The regular expression has a vulnerable backtracking clause inside (\w+\s?)*$ which can be triggered to cause a Denial of Service by processing particular phrases. To fix the backtracking problem, backtracking is removed with the ?= portion of the expression which changes it to a lookahead and the \2 which prevents the backtracking.
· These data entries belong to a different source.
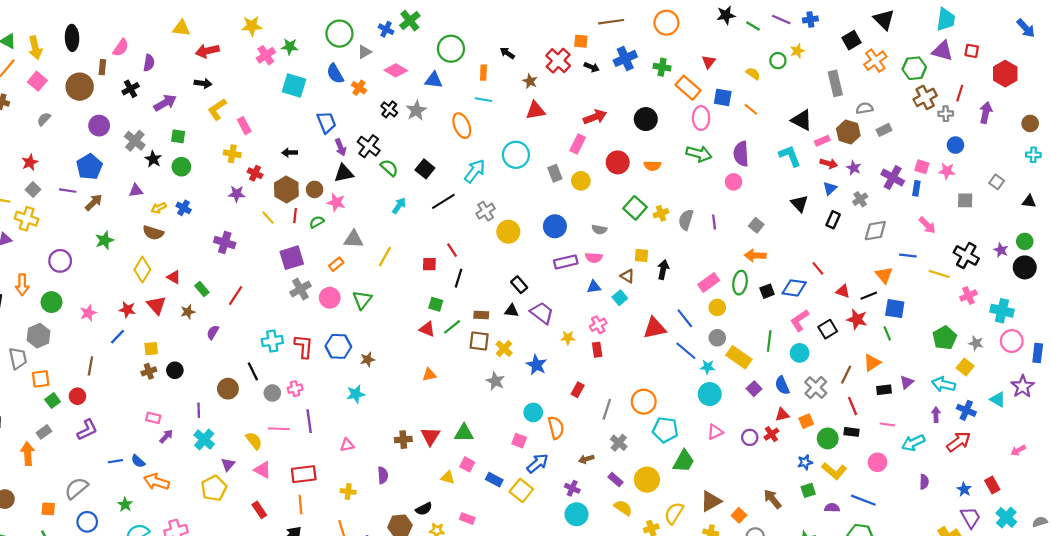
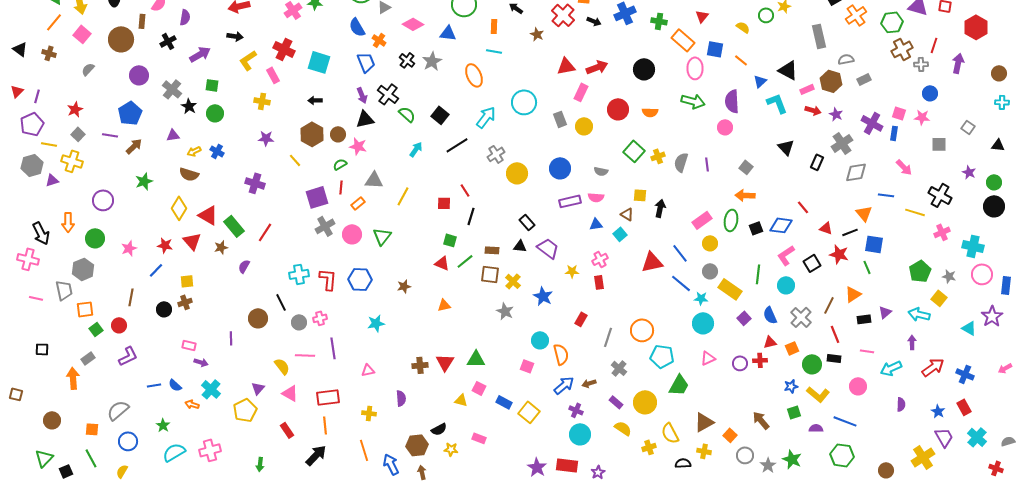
cyan square: (294, 86) -> (319, 62), moved
red triangle: (535, 110) -> (566, 66), moved
blue trapezoid: (326, 122) -> (366, 62), moved
red cross: (255, 173) -> (284, 49), moved, size x1.5
blue triangle: (830, 188) -> (760, 81), moved
gray cross: (860, 199) -> (842, 143), size x1.5
red line: (295, 215) -> (341, 187), moved
purple star: (1001, 250) -> (969, 172), moved
red triangle: (174, 277) -> (208, 215), size x1.5
green rectangle: (202, 289) -> (234, 226), size x1.5
brown star: (368, 359) -> (404, 286), moved
black circle: (175, 370) -> (164, 309), moved
blue cross: (966, 410) -> (965, 374), moved
red cross: (771, 434) -> (760, 360), turned 32
purple arrow: (166, 436) -> (201, 362), turned 64
cyan cross: (204, 440) -> (211, 389), moved
pink arrow: (1018, 450) -> (1005, 368), moved
blue arrow: (538, 463) -> (564, 385), moved
orange arrow: (156, 482) -> (192, 404), size x0.6
yellow semicircle: (674, 513) -> (670, 433), turned -60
The modified example is:

Code Example:

Good
Perl

my $test_string = "Bad characters: $@#"; my $gdrslt = $test_string; $gdrslt =~ /^((?=(\w+))\2\s?)*$/i;

Note that [REF-1164] has a more thorough (and lengthy) explanation of everything going on within the RegEx.
Observed Examples 8
CVE-2020-5243server allows ReDOS with crafted User-Agent strings, due to overlapping capture groups that cause excessive backtracking.
CVE-2021-21317npm package for user-agent parser prone to ReDoS due to overlapping capture groups
CVE-2019-16215Markdown parser uses inefficient regex when processing a message, allowing users to cause CPU consumption and delay preventing processing of other messages.
CVE-2019-6785Long string in a version control product allows DoS due to an inefficient regex.
CVE-2019-12041Javascript code allows ReDoS via a long string due to excessive backtracking.
CVE-2015-8315ReDoS when parsing time.
CVE-2015-8854ReDoS when parsing documents.
CVE-2017-16021ReDoS when validating URL.
References 7
Runaway Regular Expressions: Catastrophic Backtracking
Jan Goyvaerts
22-12-2019
ID: REF-1162
Regular expression Denial of Service - ReDoS
Adar Weidman
ID: REF-1163
Catastrophic backtracking
Ilya Kantor
13-12-2020
ID: REF-1164
Freezing the Web: A Study of ReDoS Vulnerabilities in JavaScript-based Web Servers
Cristian-Alexandru Staicu and Michael Pradel
USENIX Security Symposium
11-07-2018
ID: REF-1165
The Impact of Regular Expression Denial of Service (ReDoS) in Practice: An Empirical Study at the Ecosystem Scale
James C. Davis, Christy A. Coghlan, Francisco Servant, and Dongyoon Lee
01-08-2018
ID: REF-1166
The Regular Expression Denial of Service (ReDoS) cheat-sheet
James Davis
23-05-2020
ID: REF-1167
Likelihood of Exploit

High

Applicable Platforms
Languages:
Not Language-Specific : Undetermined
Modes of Introduction
Implementation
Alternate Terms

ReDoS

ReDoS is an abbreviation of "Regular expression Denial of Service".

Regular Expression Denial of Service

While this term is attack-focused, this is commonly used to describe the weakness.

Catastrophic backtracking

This term is used to describe the behavior of the regular expression as a negative technical impact.